- [Instructions for the task]
Start at the line below containing "Contact us for" and stop at the line containing "per week in real time. For example, when". Repeat every line of that stretch exactly, and nothing outside it.

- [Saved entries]
==*==
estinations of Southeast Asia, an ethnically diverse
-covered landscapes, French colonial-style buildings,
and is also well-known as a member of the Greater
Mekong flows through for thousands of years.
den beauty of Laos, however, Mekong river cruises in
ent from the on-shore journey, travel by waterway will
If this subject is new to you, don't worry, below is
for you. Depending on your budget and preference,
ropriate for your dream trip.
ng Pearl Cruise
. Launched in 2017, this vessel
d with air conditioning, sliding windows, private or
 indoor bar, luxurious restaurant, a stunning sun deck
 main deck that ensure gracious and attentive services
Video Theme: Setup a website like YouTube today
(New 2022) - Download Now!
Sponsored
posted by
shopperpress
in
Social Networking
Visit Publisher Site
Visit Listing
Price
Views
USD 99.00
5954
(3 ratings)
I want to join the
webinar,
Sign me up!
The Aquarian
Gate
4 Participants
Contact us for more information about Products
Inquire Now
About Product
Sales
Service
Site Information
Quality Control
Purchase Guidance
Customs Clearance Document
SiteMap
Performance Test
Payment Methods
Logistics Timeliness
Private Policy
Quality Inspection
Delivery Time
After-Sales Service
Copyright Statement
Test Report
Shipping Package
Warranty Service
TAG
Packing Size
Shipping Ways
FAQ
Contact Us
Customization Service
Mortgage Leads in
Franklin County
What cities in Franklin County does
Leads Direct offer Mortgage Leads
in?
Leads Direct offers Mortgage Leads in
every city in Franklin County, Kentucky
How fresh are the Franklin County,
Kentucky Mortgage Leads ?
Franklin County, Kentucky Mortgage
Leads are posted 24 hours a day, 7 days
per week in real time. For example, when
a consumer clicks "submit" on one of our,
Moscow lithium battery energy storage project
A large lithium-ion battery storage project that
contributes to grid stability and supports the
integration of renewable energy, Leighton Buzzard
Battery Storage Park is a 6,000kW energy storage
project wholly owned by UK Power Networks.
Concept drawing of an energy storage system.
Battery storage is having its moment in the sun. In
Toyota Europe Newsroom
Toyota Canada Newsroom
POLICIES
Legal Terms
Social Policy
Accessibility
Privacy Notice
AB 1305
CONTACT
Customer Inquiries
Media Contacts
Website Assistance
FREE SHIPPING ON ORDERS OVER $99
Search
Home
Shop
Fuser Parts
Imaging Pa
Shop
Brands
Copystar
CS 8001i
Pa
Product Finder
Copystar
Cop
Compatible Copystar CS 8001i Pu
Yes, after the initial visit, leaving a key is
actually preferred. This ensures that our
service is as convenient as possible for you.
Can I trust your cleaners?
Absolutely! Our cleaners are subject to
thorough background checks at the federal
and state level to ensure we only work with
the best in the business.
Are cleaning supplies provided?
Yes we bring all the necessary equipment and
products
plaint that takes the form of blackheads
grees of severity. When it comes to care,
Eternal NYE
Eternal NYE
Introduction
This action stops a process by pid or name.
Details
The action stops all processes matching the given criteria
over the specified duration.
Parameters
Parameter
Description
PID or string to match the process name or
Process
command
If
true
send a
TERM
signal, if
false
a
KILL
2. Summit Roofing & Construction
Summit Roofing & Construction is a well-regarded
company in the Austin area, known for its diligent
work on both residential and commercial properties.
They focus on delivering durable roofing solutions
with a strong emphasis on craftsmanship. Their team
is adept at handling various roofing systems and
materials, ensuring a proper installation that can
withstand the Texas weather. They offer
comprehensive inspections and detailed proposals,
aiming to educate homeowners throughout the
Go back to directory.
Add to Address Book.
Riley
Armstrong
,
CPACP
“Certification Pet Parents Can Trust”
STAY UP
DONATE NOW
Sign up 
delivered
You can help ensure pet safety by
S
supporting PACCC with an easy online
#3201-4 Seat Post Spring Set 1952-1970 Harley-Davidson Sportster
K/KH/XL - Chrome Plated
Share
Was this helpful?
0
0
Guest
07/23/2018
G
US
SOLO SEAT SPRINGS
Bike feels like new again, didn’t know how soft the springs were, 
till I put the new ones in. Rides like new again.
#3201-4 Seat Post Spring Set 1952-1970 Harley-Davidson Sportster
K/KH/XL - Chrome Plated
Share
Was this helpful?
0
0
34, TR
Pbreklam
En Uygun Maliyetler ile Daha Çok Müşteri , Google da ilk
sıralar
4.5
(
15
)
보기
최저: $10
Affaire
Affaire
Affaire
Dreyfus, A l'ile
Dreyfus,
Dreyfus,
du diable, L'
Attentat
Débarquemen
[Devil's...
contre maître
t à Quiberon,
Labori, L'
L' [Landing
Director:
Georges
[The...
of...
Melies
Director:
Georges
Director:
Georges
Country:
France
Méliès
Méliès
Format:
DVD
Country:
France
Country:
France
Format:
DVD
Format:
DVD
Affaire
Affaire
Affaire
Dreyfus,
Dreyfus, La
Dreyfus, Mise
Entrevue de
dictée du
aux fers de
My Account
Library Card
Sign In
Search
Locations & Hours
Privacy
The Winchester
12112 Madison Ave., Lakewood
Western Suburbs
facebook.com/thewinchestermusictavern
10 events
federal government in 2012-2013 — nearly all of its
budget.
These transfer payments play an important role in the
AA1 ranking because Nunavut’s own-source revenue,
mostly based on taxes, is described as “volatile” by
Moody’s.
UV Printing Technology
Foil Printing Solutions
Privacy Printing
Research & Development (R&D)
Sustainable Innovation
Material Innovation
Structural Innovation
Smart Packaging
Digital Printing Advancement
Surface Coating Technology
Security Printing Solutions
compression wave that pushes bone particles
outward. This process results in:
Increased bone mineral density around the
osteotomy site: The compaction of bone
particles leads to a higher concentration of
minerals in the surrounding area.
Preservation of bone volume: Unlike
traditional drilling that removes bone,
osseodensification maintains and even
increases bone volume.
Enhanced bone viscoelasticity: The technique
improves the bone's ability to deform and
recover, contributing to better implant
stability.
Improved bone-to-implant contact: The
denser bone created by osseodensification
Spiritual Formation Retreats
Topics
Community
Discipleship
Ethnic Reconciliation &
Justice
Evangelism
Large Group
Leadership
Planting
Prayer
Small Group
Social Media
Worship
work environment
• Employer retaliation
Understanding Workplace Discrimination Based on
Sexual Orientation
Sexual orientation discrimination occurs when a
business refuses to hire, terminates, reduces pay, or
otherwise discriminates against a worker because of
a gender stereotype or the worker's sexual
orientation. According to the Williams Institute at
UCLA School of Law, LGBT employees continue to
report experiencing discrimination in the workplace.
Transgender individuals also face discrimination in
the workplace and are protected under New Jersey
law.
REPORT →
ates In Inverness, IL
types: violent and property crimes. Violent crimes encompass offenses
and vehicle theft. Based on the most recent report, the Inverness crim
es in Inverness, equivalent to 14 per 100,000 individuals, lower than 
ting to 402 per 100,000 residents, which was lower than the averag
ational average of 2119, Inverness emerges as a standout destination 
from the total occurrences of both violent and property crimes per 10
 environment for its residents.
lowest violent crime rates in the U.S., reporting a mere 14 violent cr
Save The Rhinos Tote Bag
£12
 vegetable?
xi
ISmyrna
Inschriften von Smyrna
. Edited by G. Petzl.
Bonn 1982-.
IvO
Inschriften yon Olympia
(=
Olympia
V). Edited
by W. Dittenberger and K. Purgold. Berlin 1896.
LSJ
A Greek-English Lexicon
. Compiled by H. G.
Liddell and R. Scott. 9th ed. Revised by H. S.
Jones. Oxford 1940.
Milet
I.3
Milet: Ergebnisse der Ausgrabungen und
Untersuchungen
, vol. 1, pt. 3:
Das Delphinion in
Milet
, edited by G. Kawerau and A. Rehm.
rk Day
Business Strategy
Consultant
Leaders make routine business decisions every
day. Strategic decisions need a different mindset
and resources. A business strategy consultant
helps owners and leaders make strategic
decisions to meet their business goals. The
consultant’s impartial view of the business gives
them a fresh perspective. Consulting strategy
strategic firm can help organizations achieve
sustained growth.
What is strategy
==*==
- [Answer area]
Contact us for more information about Products
Inquire Now
About Product
Sales
Service
Site Information
Quality Control
Purchase Guidance
Customs Clearance Document
SiteMap
Performance Test
Payment Methods
Logistics Timeliness
Private Policy
Quality Inspection
Delivery Time
After-Sales Service
Copyright Statement
Test Report
Shipping Package
Warranty Service
TAG
Packing Size
Shipping Ways
FAQ
Contact Us
Customization Service
Mortgage Leads in
Franklin County
What cities in Franklin County does
Leads Direct offer Mortgage Leads
in?
Leads Direct offers Mortgage Leads in
every city in Franklin County, Kentucky
How fresh are the Franklin County,
Kentucky Mortgage Leads ?
Franklin County, Kentucky Mortgage
Leads are posted 24 hours a day, 7 days
per week in real time. For example, when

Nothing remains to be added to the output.